Si può fare a meno dell’arte? Sono molti a pensare che non sia possibile, che non sia possibile sottrarsi a quel nutrimento dell’anima, ma anche a quel rapimento emotivo che si prova davanti ad un’opera, che sia un dipinto o una scultura, un’installazione o un’architettura. In questo momento di emergenza sanitaria in cui i musei lombardi sono, purtroppo, ancora chiusi, rappresenta una bella opportunità per gli amanti dell’arte e per quanti si sentono a digiuno dalla visita di musei e mostre, l’iniziativa intrapresa da due famosi musei italiani e dai loro lungimiranti direttori: la Pinacoteca di Brera di Milano diretta da James M. Bradburne e il museo veneziano The Peggy Guggenheim Collection di Venezia diretto da Karole P.B. Vail. Il progetto, di cui si può fruire collegandosi alla pagina Facebook di Brera on air, si intitola “Vis-à-Vis” e mette in dialogo sei capolavori di Caravaggio e Vasily Kandinsky, Raffaello e Max Ernst, Piero della Francesca e Piet Mondrian: sei grandi maestri si incontrano in un viaggio lungo oltre cinque secoli grazie al quale si aprono idealmente le porte dei due musei grazie alla viva voce dei due direttori che – in lingua inglese con sottotitoli in italiano – raccontano le opere in maniera semplice e avvincente, ma rigorosamente scientifica, in una manciata di minuti sufficienti per comprendere i dipimti e anche per lanciare messaggi di forte attualità.

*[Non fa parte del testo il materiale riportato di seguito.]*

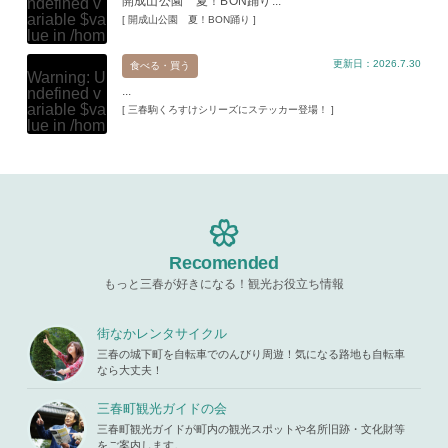
開成山公園 夏！BON踊り...
ndefined v
blic_html/w
ariable $va
[ 開成山公園 夏！BON踊り ]
p-content/t
lue in
/hom
hemes/mih
e/xs11945
aru/templat
更新日：2026.7.30
9/miharuko
食べる・買う
e-parts/pic
Warning
: U
ma.com/pu
up.php
on l
...
ndefined v
blic_html/w
ine
19
ariable $va
[ 三春駒くろすけシリーズにステッカー登場！ ]
p-content/t
lue in
/hom
hemes/mih
Warning
: A
e/xs11945
aru/templat
ttempt to re
9/miharuko
e-parts/pic
ad property
ma.com/pu
up.php
on l
"ID" on null
blic_html/w
ine
19
in
/home/x
p-content/t
s119459/m
hemes/mih
Warning
: A
iharukoma.
aru/templat
ttempt to re
com/public
e-parts/pic
ad property
Recomended
_html/wp-c
up.php
on l
"ID" on null
ontent/the
ine
19
もっと三春が好きになる！観光お役立ち情報
in
/home/x
mes/mihar
s119459/m
u/template-
Warning
: A
iharukoma.
parts/picu
ttempt to re
街なかレンタサイクル
com/public
p.php
on li
ad property
_html/wp-c
三春の城下町を自転車でのんびり周遊！気になる路地も自転車
ne
19
"ID" on null
ontent/the
なら大丈夫！
in
/home/x
mes/mihar
s119459/m
u/template-
三春町観光ガイドの会
iharukoma.
parts/picu
com/public
三春町観光ガイドが町内の観光スポットや名所旧跡・文化財等
p.php
on li
_html/wp-c
をご案内します。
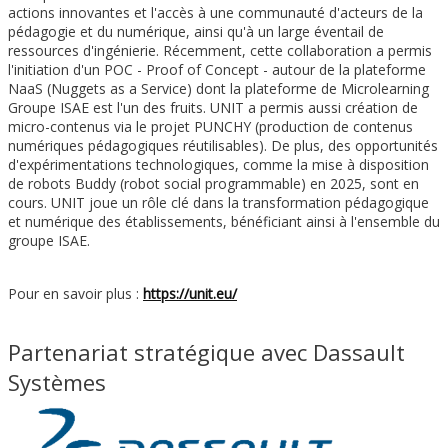
actions innovantes et l'accès à une communauté d'acteurs de la
pédagogie et du numérique, ainsi qu'à un large éventail de
ressources d'ingénierie. Récemment, cette collaboration a permis
l'initiation d'un POC - Proof of Concept - autour de la plateforme
NaaS (Nuggets as a Service) dont la plateforme de Microlearning
Groupe ISAE est l'un des fruits. UNIT a permis aussi création de
micro-contenus via le projet PUNCHY (production de contenus
numériques pédagogiques réutilisables). De plus, des opportunités
d'expérimentations technologiques, comme la mise à disposition
de robots Buddy (robot social programmable) en 2025, sont en
cours. UNIT joue un rôle clé dans la transformation pédagogique
et numérique des établissements, bénéficiant ainsi à l'ensemble du
groupe ISAE.
Pour en savoir plus :
https://unit.eu/
Partenariat stratégique avec Dassault
Systèmes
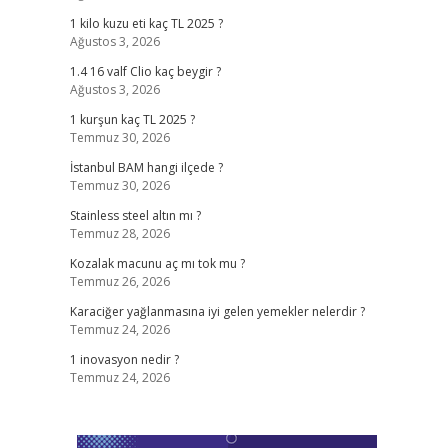
1 kilo kuzu eti kaç TL 2025 ?
Ağustos 3, 2026
1.4 16 valf Clio kaç beygir ?
Ağustos 3, 2026
1 kurşun kaç TL 2025 ?
Temmuz 30, 2026
İstanbul BAM hangi ilçede ?
Temmuz 30, 2026
Stainless steel altın mı ?
Temmuz 28, 2026
Kozalak macunu aç mı tok mu ?
Temmuz 26, 2026
Karaciğer yağlanmasına iyi gelen yemekler nelerdir ?
Temmuz 24, 2026
1 inovasyon nedir ?
Temmuz 24, 2026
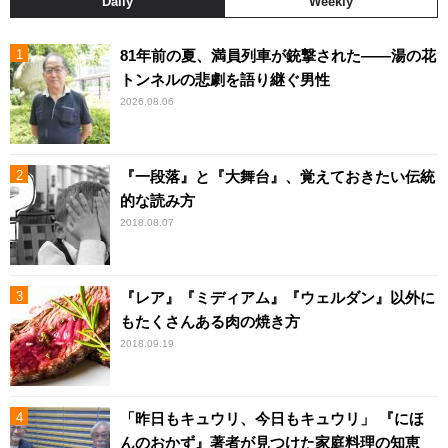
Daily
Weekly
81年前の夏、満員列車が銃撃された――湯の花
トンネルの悲劇を語り継ぐ男性
2026.08.06
『一段落』と『大舞台』、覚えておきたい伝統
的な読み方
2018.08.07
『レア』『ミディアム』『ウェルダン』以外に
もたくさんある肉の焼き方
2018.09.19
「昨日もキュウリ、今日もキュウリ」 『にほ
んのおかず』著者が見つけた家庭料理の知恵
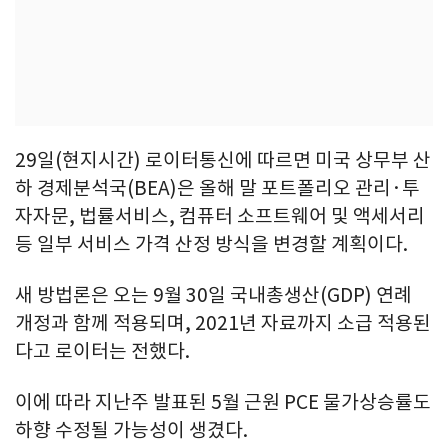
29일(현지시간) 로이터통신에 따르면 미국 상무부 산
하 경제분석국(BEA)은 올해 말 포트폴리오 관리·투
자자문, 법률서비스, 컴퓨터 소프트웨어 및 액세서리
등 일부 서비스 가격 산정 방식을 변경할 계획이다.
새 방법론은 오는 9월 30일 국내총생산(GDP) 연례
개정과 함께 적용되며, 2021년 자료까지 소급 적용된
다고 로이터는 전했다.
이에 따라 지난주 발표된 5월 근원 PCE 물가상승률도
하향 수정될 가능성이 생겼다.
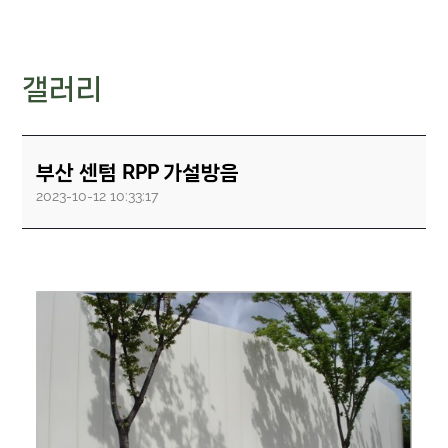
갤러리
부산 센텀 RPP 가설방음
2023-10-12 10:33:17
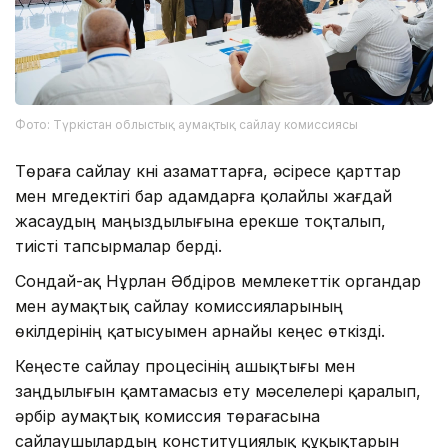
Фото: Түркістан облыстық аумақтық сайлау комиссиясы
Төраға сайлау күні азаматтарға, әсіресе қарттар
мен мүгедектігі бар адамдарға қолайлы жағдай
жасаудың маңыздылығына ерекше тоқталып,
тиісті тапсырмалар берді.
Сондай-ақ Нұрлан Әбдіров мемлекеттік органдар
мен аумақтық сайлау комиссияларының
өкілдерінің қатысуымен арнайы кеңес өткізді.
Кеңесте сайлау процесінің ашықтығы мен
заңдылығын қамтамасыз ету мәселелері қаралып,
әрбір аумақтық комиссия төрағасына
сайлаушылардың конституциялық құқықтарын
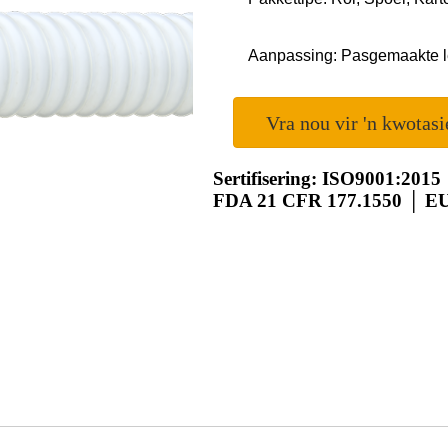
Aanpassing: Pasgemaakte l
Vra nou vir 'n kwotasi
Sertifisering: ISO9001:2015
FDA 21 CFR 177.1550 │ E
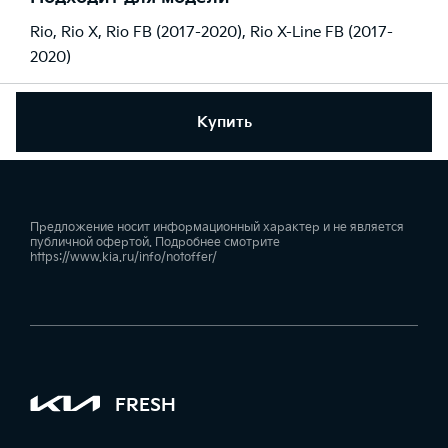
Rio
,
Rio X
,
Rio FB (2017-2020)
,
Rio X-Line FB (2017-
2020)
Купить
Предложение носит информационный характер и не является
публичной офертой. Подробнее смотрите
https://www.kia.ru/info/notoffer/
FRESH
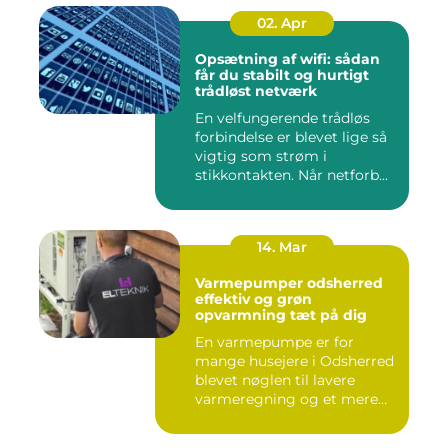
02. Apr
Opsætning af wifi: sådan
får du stabilt og hurtigt
trådløst netværk
En velfungerende trådløs
forbindelse er blevet lige så
vigtig som strøm i
stikkontakten. Når netforb...
14. Mar
Varmepumper odsherred
effektiv og grøn
opvarmning tæt på dig
En varmepumpe er for
mange husejere i Odsherred
blevet nøglen til lavere
varmeregning og et mere
beh...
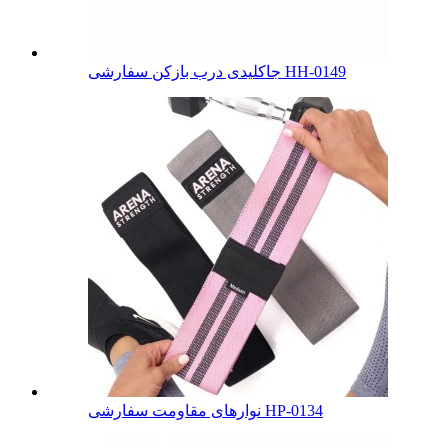
جاکلیدی درب بازکن سفارشی HH-0149
نوارهای مقاومت سفارشی HP-0134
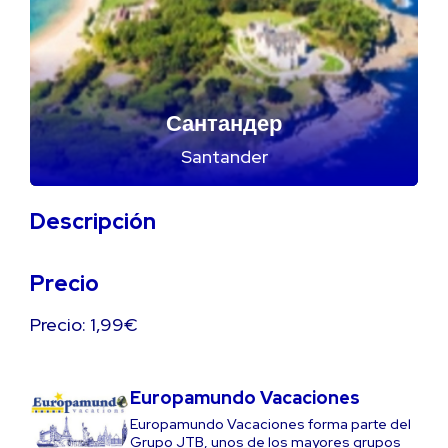
Сантандер
Santander
Descripción
Precio
Precio: 1,99€
Europamundo Vacaciones
Europamundo Vacaciones forma parte del
Grupo JTB, unos de los mayores grupos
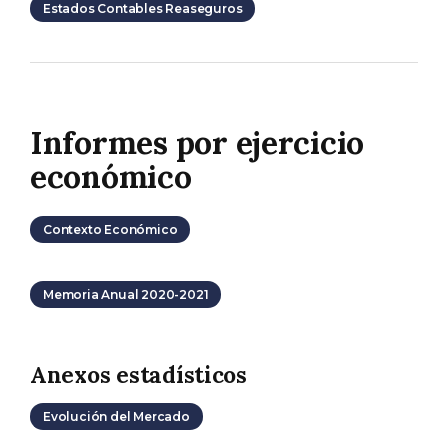
Estados Contables Reaseguros
Informes por ejercicio
económico
Contexto Económico
Memoria Anual 2020-2021
Anexos estadísticos
Evolución del Mercado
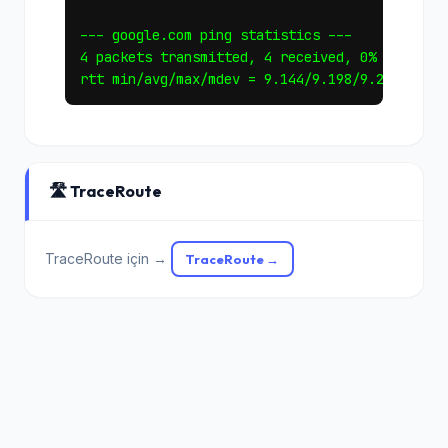
--- google.com ping statistics ---

4 packets transmitted, 4 received, 0% packet l
🛣️ TraceRoute
TraceRoute için →
TraceRoute →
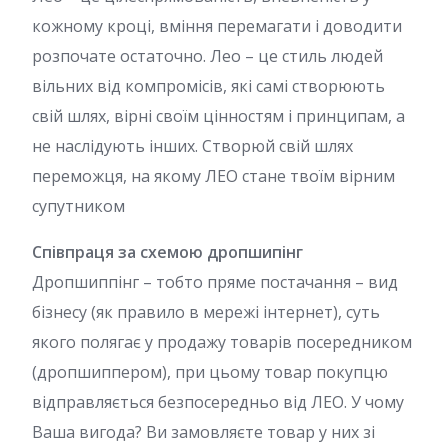
кожному кроці, вміння перемагати і доводити
розпочате остаточно. Лео – це стиль людей
вільних від компромісів, які самі створюють
свій шлях, вірні своїм цінностям і принципам, а
не наслідують інших. Створюй свій шлях
переможця, на якому ЛЕО стане твоїм вірним
супутником
Співпраця за схемою дропшипінг
Дропшиппінг – тобто пряме постачання – вид
бізнесу (як правило в мережі інтернет), суть
якого полягає у продажу товарів посередником
(дропшиппером), при цьому товар покупцю
відправляється безпосередньо від ЛЕО. У чому
Ваша вигода? Ви замовляєте товар у них зі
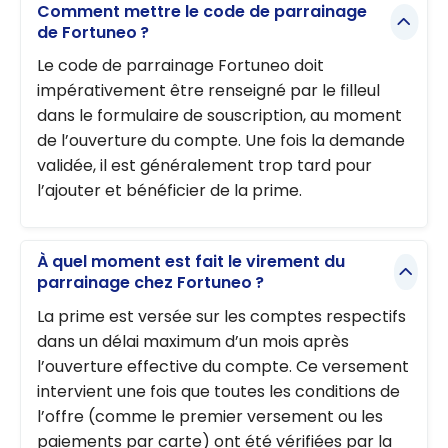
Comment mettre le code de parrainage
de Fortuneo ?
Le code de parrainage Fortuneo doit
impérativement être renseigné par le filleul
dans le formulaire de souscription, au moment
de l’ouverture du compte. Une fois la demande
validée, il est généralement trop tard pour
l’ajouter et bénéficier de la prime.
À quel moment est fait le virement du
parrainage chez Fortuneo ?
La prime est versée sur les comptes respectifs
dans un délai maximum d’un mois après
l’ouverture effective du compte. Ce versement
intervient une fois que toutes les conditions de
l’offre (comme le premier versement ou les
paiements par carte) ont été vérifiées par la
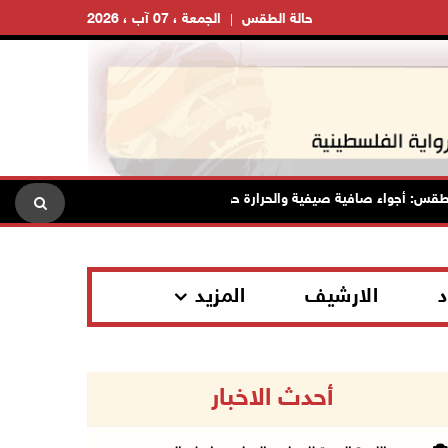
حالة الطقس
الجمعة ، 07 آب ، 2026
واء صافية صيفية والحرارة حول معدلها العام
محافظة القدس: ان
د
الارشيف
المزيد
أحدث الاخبار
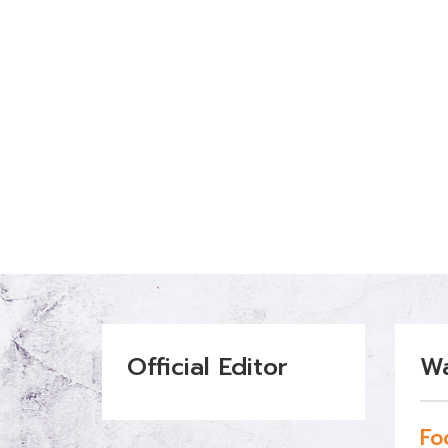
Official Editor
W
Fo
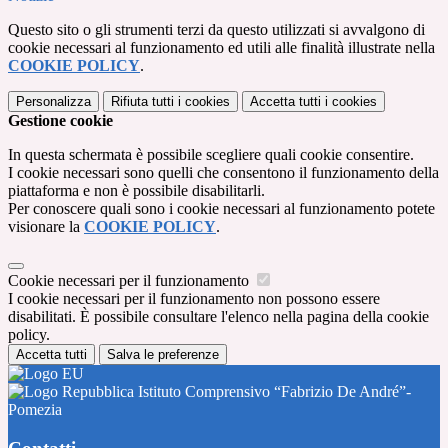
Questo sito o gli strumenti terzi da questo utilizzati si avvalgono di
cookie necessari al funzionamento ed utili alle finalità illustrate nella
COOKIE POLICY
.
Personalizza
Rifiuta tutti
i cookies
Accetta tutti
i cookies
Gestione cookie
In questa schermata è possibile scegliere quali cookie consentire.
I cookie necessari sono quelli che consentono il funzionamento della
piattaforma e non è possibile disabilitarli.
Per conoscere quali sono i cookie necessari al funzionamento potete
visionare la
COOKIE POLICY
.
Cookie necessari per il funzionamento
I cookie necessari per il funzionamento non possono essere
disabilitati. È possibile consultare l'elenco nella pagina della cookie
policy.
Accetta tutti
Salva le preferenze
Istituto Comprensivo “Fabrizio De André”-
Pomezia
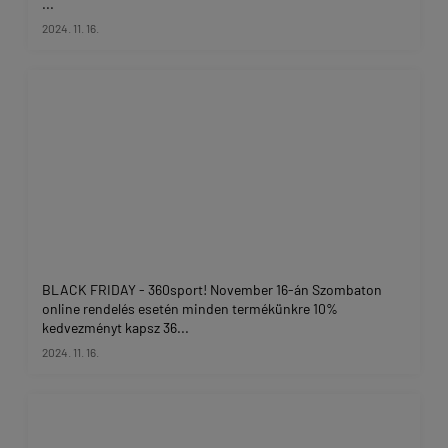
...
2024. 11. 16.
BLACK FRIDAY - 360sport! November 16-án Szombaton
online rendelés esetén minden termékünkre 10%
kedvezményt kapsz 36...
2024. 11. 16.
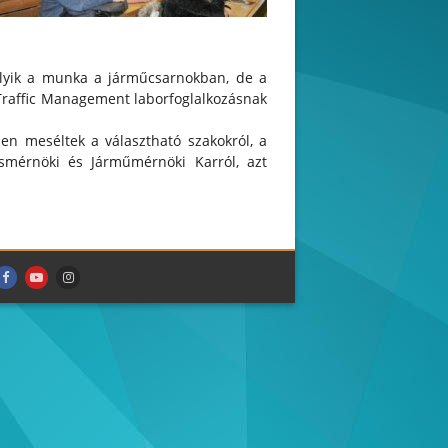
olyik a munka a járműcsarnokban, de a
 Traffic Management laborfoglalkozásnak
sen meséltek a választható szakokról, a
ésmérnöki és Járműmérnöki Karról, azt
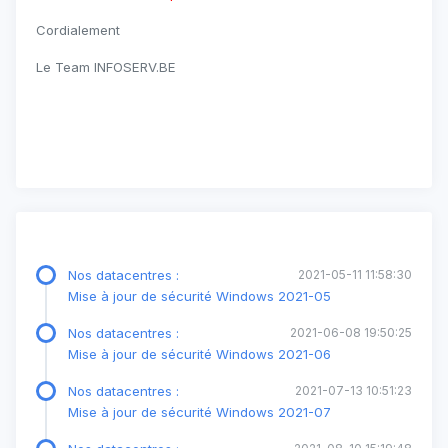
Cordialement
Le Team INFOSERV.BE
Nos datacentres :
2021-05-11 11:58:30
Mise à jour de sécurité Windows 2021-05
Nos datacentres :
2021-06-08 19:50:25
Mise à jour de sécurité Windows 2021-06
Nos datacentres :
2021-07-13 10:51:23
Mise à jour de sécurité Windows 2021-07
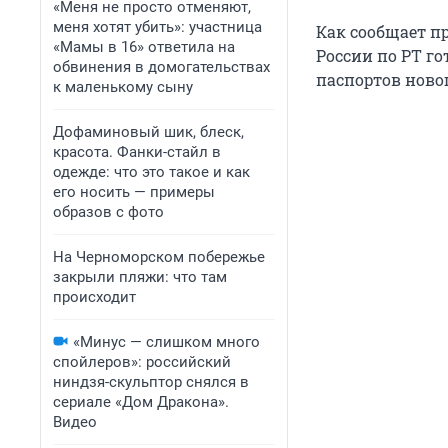
«Меня не просто отменяют,
меня хотят убить»: участница
Как сообщает п
«Мамы в 16» ответила на
России по РТ г
обвинения в домогательствах
паспортов ново
к маленькому сыну
Дофаминовый шик, блеск,
красота. Фанки-стайл в
одежде: что это такое и как
его носить — примеры
образов с фото
На Черноморском побережье
закрыли пляжи: что там
происходит
«Минус — слишком много
спойлеров»: российский
ниндзя-скульптор снялся в
сериале «Дом Дракона».
Видео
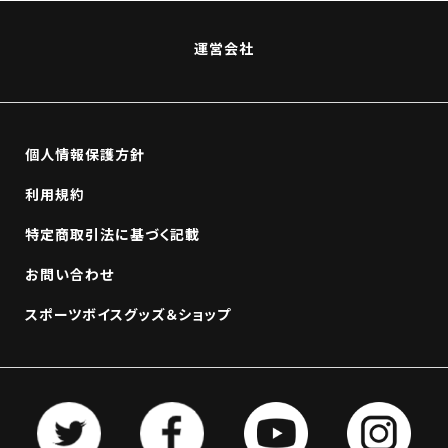
運営会社
個人情報保護方針
利用規約
特定商取引法に基づく記載
お問い合わせ
スポーツボイスグッズ＆ショップ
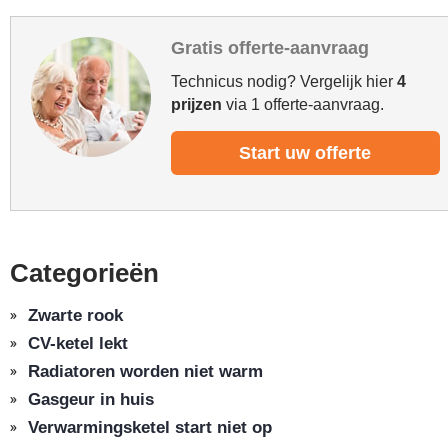
Gratis offerte-aanvraag
Technicus nodig? Vergelijk hier
4
prijzen
via 1 offerte-aanvraag.
Start uw offerte
Categorieën
Zwarte rook
CV-ketel lekt
Radiatoren worden niet warm
Gasgeur in huis
Verwarmingsketel start niet op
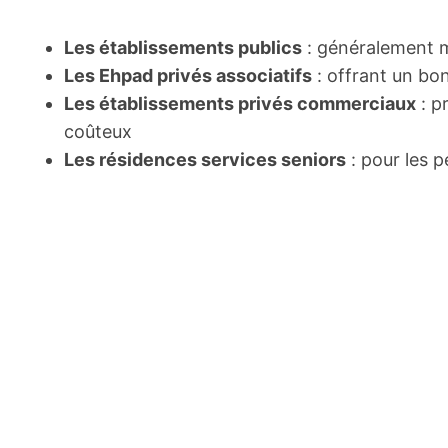
Les établissements publics
: généralement m
Les Ehpad privés associatifs
: offrant un bon
Les établissements privés commerciaux
: p
coûteux
Les résidences services seniors
: pour les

Ad esempio un confronto, potremmo dire inaspettato, riguarda Raffaello con “Lo sposalizio della Vergine” e Max Ernst con “La vestizione della sposa”. Raffaello completa lo sposalizio della Vergine nel 1504 poco prima di lasciare l’Umbria per Firenze. La storia tratta un episodio apocrifo in cui il sommo sacerdote deve decidere chi sposerà la giovane vergine distribuendo ramoscelli secchi ai giovani pretendenti alle nozze per vedere quale fiorirà. «Il racconto è affascinante e ricco di dettagli – afferma Bradburne – I soggetti sono dipinti con uno stile semplice e naturalistico, con colori profondi che creano un’armonia tonale, oltre che visiva. La Vergine è composta, pudica e molto giovane. Ciò che accade intorno è raffigurato in modo dettagliato e avvincente: gli sconfitti frustati spezzano i rami secchi, mentre un nobile fa l’elemosina ai poveri. Il paesaggio gioca un ruolo importante ma nulla è così importante come la prospettiva con un unico punto focale che conduce lo sguardo prima verso lo scambio dell’anello e poi verso la porta aperta del tempio guidando l’occhio e lo spirito verso l’infinito». L’artista tedesco Ernst rifiuta una visione razionale della vita e i valori sociali prevalenti e sceglie di seguire vie alternative: i sogni, l’irrazionale, il subconscio e perfino la magia e l’alchimia, ovvero modalità formidabili per liberare la mente da ogni limitazione imposta. “La vestizione della sposa, dipinta nel 1940 poco dopo l’inizio della seconda Guerra Mondiale, è l’epitome della sua attività artistica e mostra le “nozze chimiche” tra re e regina, archetipo alchemico amatissimo dai surrealisti, inserendosi così nella lunga tradizione di artisti che esplorano l’antico rituale del matrimonio di una sposa-strega – racconta Vail – Le figure sono ispirate alla pittura del Rinascimento nordico, mentre il motivo a scacchi sul pavimento riprende la nozione di prospettiva rinascimentale, infondendo spazio e profondità all’opera che guarda al futuro, ma continua anche ad imparare dal passato”.
Iniziative, queste, all’insegna della democrazia della cultura e dell’arte, per tutti e adatte a tutti.